PHs are mostly asymptomatic, however, they carry a risk of incarceration and/or strangulation which can significantly increase morbidity and mortality. The initial diagnosis is primarily clinical with thorough history and examination, and careful examination of the stoma with both digital internal and external examination. Almost all the reported cases of GPH report a degree of gastric outlet obstruction, with most cases reporting a complete obstruction leading to hyperemesis, which is the primary presenting complaint alongside abdominal pain, nausea, bloating and abdominal distension [1]. Diagnosis should be confirmed through cross-sectional imaging with computed tomography as the imaging of choice given the speed of acquisition, and the potential of administering oral contrast to assess whether any perforation is evident [6]. In patients with incarceration, oesophagogastroduodenoscopy (OGD) should be avoided as there is a high risk of perforation, particularly due to air insufflation, and it provides little therapeutic benefit.

In the case of this patient, she had a prolonged presentation of symptoms, and given the rarity of this type of herniation, her diagnosis was not clear until a later stage. Given the length of the presentation, it is likely that initially a degree of gastric outlet obstruction was observed, which over time progressed to a complete gastric outlet obstruction due to herniation of the pylorus through the parastomal hernia defect. This herniation likely led to inflammation and swelling of the stomach, thereby causing incarceration as seen in the cross-sectional imaging, with surrounding fat stranding. Unfortunately, due to the comorbidities of this patient, coupled with the progression of her condition, she was deemed unfit to survive major abdominal surgery. Conservative management was attempted but was also unsuccessful in improving her condition.
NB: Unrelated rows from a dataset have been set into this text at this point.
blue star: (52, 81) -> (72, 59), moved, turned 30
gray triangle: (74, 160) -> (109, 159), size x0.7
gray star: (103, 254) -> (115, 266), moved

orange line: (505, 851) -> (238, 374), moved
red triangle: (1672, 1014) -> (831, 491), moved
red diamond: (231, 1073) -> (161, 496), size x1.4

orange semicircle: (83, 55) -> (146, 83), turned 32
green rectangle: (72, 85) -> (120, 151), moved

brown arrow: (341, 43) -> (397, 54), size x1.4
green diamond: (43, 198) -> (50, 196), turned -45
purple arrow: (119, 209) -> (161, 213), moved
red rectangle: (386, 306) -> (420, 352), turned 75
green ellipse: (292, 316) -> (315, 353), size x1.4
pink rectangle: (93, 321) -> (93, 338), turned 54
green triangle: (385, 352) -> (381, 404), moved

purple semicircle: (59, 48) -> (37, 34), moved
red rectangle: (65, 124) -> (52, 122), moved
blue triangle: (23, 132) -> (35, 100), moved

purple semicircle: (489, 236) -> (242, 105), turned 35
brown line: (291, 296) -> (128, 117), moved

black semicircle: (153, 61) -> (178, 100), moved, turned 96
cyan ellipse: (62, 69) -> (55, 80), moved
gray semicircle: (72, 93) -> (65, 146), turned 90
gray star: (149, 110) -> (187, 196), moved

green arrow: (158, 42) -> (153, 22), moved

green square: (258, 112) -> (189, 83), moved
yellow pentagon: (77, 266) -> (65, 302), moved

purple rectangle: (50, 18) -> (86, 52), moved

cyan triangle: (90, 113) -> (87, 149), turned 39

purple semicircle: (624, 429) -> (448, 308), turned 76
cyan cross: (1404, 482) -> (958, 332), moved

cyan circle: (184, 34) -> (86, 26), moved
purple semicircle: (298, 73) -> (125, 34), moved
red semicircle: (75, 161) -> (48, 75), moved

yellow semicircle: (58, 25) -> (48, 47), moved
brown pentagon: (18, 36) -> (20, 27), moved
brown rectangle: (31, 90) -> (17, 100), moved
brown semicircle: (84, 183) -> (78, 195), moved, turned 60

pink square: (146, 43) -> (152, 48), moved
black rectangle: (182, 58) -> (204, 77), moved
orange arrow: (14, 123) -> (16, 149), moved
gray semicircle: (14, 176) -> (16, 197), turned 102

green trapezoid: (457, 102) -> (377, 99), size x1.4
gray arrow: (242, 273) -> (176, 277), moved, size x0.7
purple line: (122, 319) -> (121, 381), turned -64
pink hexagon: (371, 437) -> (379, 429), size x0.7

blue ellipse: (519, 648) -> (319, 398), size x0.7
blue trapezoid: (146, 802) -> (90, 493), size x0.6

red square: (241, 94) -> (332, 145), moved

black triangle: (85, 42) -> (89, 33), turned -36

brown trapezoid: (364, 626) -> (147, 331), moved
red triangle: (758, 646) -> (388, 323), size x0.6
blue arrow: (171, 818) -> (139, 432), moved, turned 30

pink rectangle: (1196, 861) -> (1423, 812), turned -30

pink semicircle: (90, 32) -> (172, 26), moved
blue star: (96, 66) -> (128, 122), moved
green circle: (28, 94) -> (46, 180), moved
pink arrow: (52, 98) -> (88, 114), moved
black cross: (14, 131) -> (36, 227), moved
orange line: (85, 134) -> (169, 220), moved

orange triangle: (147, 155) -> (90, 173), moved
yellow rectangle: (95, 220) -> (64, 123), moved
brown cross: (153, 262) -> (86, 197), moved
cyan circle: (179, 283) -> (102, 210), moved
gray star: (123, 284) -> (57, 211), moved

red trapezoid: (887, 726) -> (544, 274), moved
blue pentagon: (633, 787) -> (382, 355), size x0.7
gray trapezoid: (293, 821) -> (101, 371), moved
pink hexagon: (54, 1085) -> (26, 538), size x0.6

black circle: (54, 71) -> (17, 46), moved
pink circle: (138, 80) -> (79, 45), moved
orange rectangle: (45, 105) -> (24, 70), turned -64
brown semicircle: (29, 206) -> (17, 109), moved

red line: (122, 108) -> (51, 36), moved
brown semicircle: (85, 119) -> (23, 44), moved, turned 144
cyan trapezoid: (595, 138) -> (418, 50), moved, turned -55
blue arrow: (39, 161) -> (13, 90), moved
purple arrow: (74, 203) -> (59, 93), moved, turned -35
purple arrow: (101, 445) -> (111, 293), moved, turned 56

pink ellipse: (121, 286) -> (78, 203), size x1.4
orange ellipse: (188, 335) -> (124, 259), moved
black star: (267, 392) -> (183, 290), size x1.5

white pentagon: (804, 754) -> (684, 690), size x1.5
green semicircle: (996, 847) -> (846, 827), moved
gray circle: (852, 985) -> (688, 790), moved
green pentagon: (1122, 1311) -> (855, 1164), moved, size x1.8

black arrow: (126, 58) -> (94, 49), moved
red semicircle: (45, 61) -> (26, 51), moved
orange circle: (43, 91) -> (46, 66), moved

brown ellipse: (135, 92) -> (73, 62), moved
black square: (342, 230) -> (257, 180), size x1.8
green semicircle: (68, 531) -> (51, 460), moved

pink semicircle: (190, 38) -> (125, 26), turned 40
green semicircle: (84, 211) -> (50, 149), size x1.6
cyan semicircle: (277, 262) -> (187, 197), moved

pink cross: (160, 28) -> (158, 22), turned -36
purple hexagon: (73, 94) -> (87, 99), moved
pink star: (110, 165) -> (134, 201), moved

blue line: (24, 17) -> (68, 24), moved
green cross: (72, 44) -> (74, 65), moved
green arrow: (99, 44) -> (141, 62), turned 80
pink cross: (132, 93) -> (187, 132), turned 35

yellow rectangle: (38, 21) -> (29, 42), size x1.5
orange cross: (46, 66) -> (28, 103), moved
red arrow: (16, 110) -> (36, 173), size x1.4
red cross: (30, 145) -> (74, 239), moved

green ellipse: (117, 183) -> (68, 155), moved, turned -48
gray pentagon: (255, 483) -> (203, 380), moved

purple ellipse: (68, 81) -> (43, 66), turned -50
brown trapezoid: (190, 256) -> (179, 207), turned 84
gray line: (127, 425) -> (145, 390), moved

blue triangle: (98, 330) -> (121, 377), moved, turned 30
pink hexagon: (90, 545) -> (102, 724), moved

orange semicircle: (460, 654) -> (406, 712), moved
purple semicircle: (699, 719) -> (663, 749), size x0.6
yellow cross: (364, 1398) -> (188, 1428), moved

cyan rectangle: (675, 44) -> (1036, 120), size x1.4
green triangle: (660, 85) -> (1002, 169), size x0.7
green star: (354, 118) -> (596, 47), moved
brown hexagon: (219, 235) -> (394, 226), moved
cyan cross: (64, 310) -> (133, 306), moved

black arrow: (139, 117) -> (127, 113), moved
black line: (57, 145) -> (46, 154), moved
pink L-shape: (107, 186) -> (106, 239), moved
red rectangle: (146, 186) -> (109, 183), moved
Importantly, gastric parastomal hernias must be recognised early to achieve optimal outcomes through good clinical history taking and examination. CT imaging should be the imaging of choice (+/- oral contrast), and invasive investigations such as OGD should be avoided unless there is a therapeutic element to them so as not to, theoretically, cause further complications. Depending on the degree of the herniation, confirmation of the diagnosis should prompt an initially conservative approach through nasogastric tube decompression, manual reduction of the hernia, and the use of a hernia truss. Failing a conservative approach, operative management should be offered, owing to the patient being a suitable candidate for this with the repair of the hernial defect.


This study emphasises the importance of recognising the rare presentation of GPH. It must be recognised that this is a condition primarily affecting females with end colostomies. Through the literature review, there is a higher risk of developing GPH with female sex, increasing age, previous diagnosis of COPD and previous end colostomy formation. The spectrum of presentations should be recognisable by clinicians prompting a swift response by initiating cross-sectional imaging and a conservative approach. Invasive diagnostic tests such as OGD should be avoided given the high diagnostic sensitivity of CT imaging in parastomal hernias. Operative intervention should be the final step of the management pathway offered in an emergency if there is evidence of incarceration, strangulation or perforation, and electively if the symptoms are recurring or worsening.